- Duże zainteresowanie podróżnych „Wisełką” i „Stożkiem” wskazuje na sukces komercyjny tych połączeń – mówi w rozmowie z „Rynkiem Kolejowym” Adam Warzecha, rzecznik prasowy Kolei Śląskich.
Krzysztof Kuś, „Rynek Kolejowy”: W sobotę 1 października br. spółka Koleje Śląskie rozpoczęła działalność przewozową. Jakie pierwsze sygnały odbierają Państwo od pasażerów?
Adam Warzecha, rzecznik Kolei Śląskich: Zdecydowanie pozytywne. Pasażerowie chwalą nowy tabor oraz obsługę w pociągach. Dużo pozytywnych opinii otrzymaliśmy również np. za ponowne uruchomienie kasy biletowej w Dąbrowie Górniczej. Oczywiście otrzymujemy też wiele uwag. Wszystkie te głosy są przez nas starannie analizowane.
Można podać jakieś pierwsze statystyki przewozowe? Jakim zainteresowaniem cieszą się weekendowe połączenia do Wisły - "Wisełka" i "Stożek"?
Pierwszego dnia z naszych pociągów skorzystało 14,5 tys. pasażerów. Z kolei duże zainteresowanie podróżnych „Wisełką” i „Stożkiem” wskazuje na sukces komercyjny tych połączeń [pociągi na odcinku Katowice – Wisła Głębce nie są objęte dotacją – przyp.red.]. Mimo, że był to pierwszy weekend ich kursowania, pasażerowie zdecydowanie dopisali.

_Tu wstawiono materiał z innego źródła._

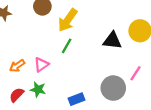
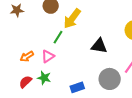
black triangle: (112, 41) -> (99, 46), moved
green line: (67, 46) -> (58, 37), moved

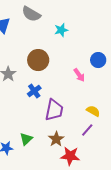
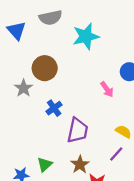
gray semicircle: (31, 14) -> (51, 18), turned -42
cyan star: (61, 30) -> (86, 36), size x1.6
brown circle: (38, 60) -> (45, 68), moved

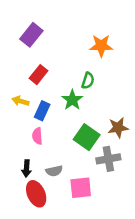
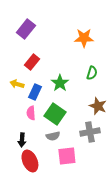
green semicircle: (88, 81) -> (92, 73), moved
brown star: (118, 128) -> (98, 106), turned 30
green square: (87, 137) -> (55, 114), moved
gray semicircle: (54, 171) -> (53, 136), moved

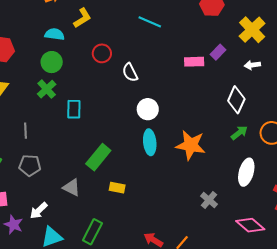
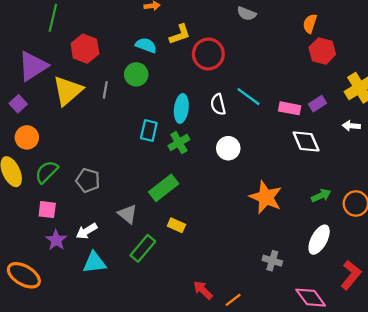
cyan line: (150, 22) -> (248, 97), moved
red circle: (102, 53) -> (208, 54), moved, size x1.5
green cross: (47, 89) -> (179, 143), moved
white diamond: (236, 100) -> (306, 141), moved, turned -60
gray line: (26, 131) -> (105, 90), moved
cyan ellipse: (150, 142) -> (181, 108), moved
gray cross: (209, 200) -> (272, 261), turned -36
green rectangle: (92, 232) -> (143, 248), moved

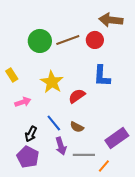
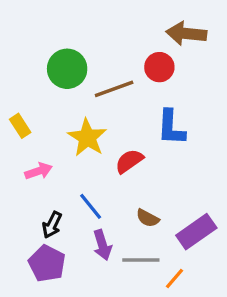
brown line: (68, 40) -> (114, 89), moved
brown semicircle: (77, 127) -> (148, 218), moved

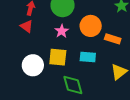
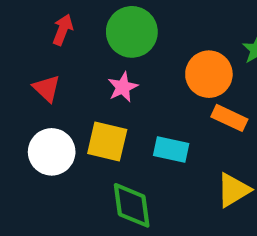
red triangle: (27, 26) -> (47, 88), moved
orange circle: (91, 26) -> (209, 74), moved

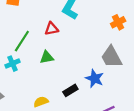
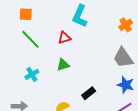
green line: (22, 41) -> (30, 39), moved, turned -70
blue star: (95, 79) -> (126, 85), moved

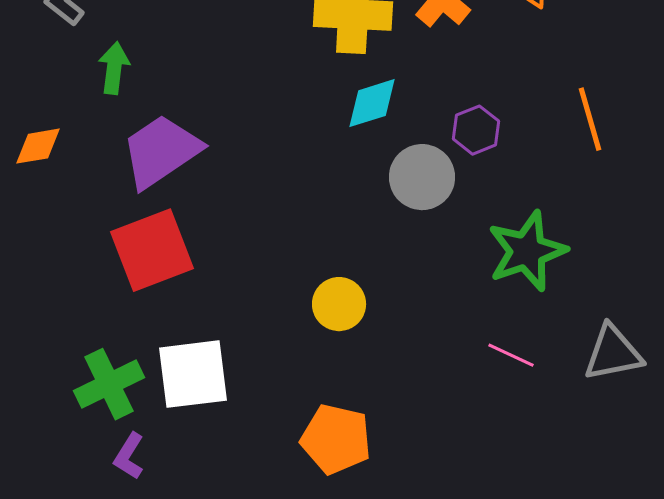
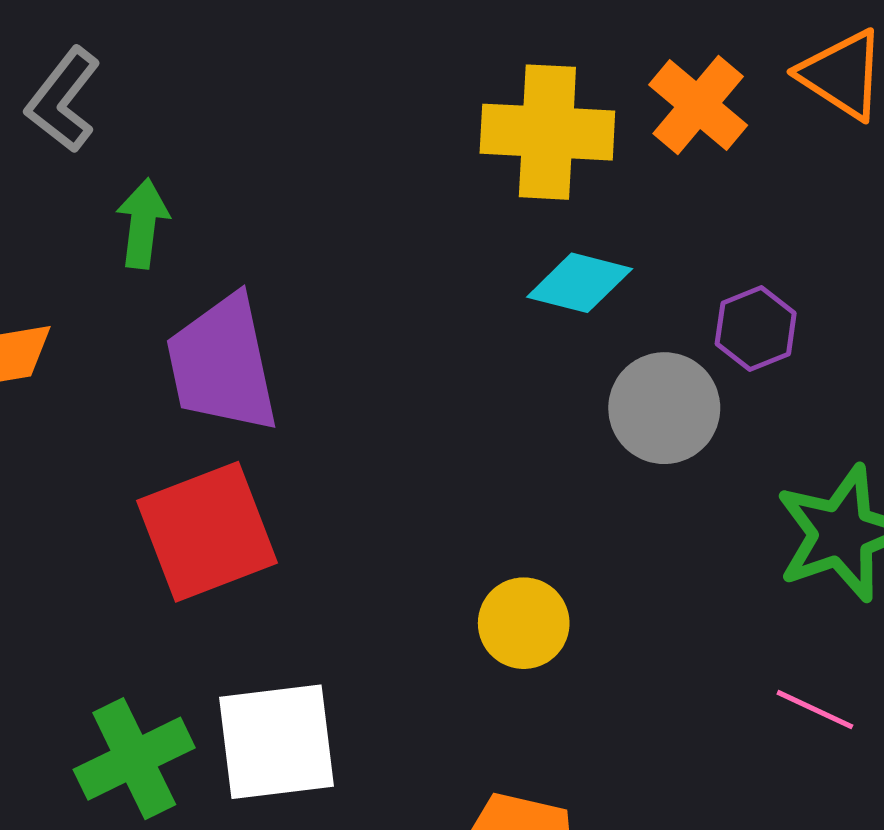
cyan diamond: (372, 103) -> (580, 283), turned 32
purple trapezoid: (161, 151) -> (222, 364), turned -68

Jak sprawuje się tabor? Mam tutaj na myśli przede wszystkim Elfy - czy miały miejsce jakieś poważniejsze awarie skutkujące odwołaniem pociągów?
Poważniejszych awarii jak dotąd nie było. Zdarzają się oczywiście usterki typowe dla fabrycznie nowych pojazdów. Dzięki temu, że PESA zapewnia nam stałą obsługę techniczną, która jeździ w każdym Elfie, wszystkie drobne problemy rozwiązywane są na bieżąco. Niemniej jednak powoduje to opóźnienia pociągów, które oczywiście denerwują naszych pasażerów. W imieniu spółki przepraszam za te niedogodności. W ciągu najbliższych dni wszystko powinno wrócić do normy.
We wtorek obserwowałem ok. 16.45 na stacji w Sosnowcu Elfa o numerze 004. Kurs z Gliwic do Częstochowy. Moją uwagę zwróciła woda lejąca się z dachu pojazdu w kilku miejscach. Tak ma być, czy to problem z działaniem klimatyzacji?
Na dachu Elfów umieszczone są agregaty klimatyzacyjne. Wilgoć z wnętrza pojazdu, która kondensuje się w elementach chłodzenia agregatów wyprowadzana jest na zewnątrz. Podczas hamowania i rozruchu pociągu strużki wody przemieszczają się wzdłuż rynienek, umieszczonych na pociągu w kilku miejscach. Spływająca woda z dachu jest zatem efektem działania klimatyzacji i systemu odprowadzania wody. Podobnie dzieje się w urządzeniach, które instaluje się w naszych domach i biurach.
W niedzielę podróżowałem „Wisełką” – komunikaty głosowe i nazwy stacji pojawiające się na wyświetlaczach zamiast pomagać, dezorientowały pasażerów. System wyraźnie szwankował. Z kolei w środę i wczoraj, gdy jechałem Państwa pociągami, przynajmniej na odcinku pomiędzy Dąbrową Górniczą a Sosnowcem Głównym wszystko działało perfekcyjne. Rozumiem, że problemy zostały już rozwiązane?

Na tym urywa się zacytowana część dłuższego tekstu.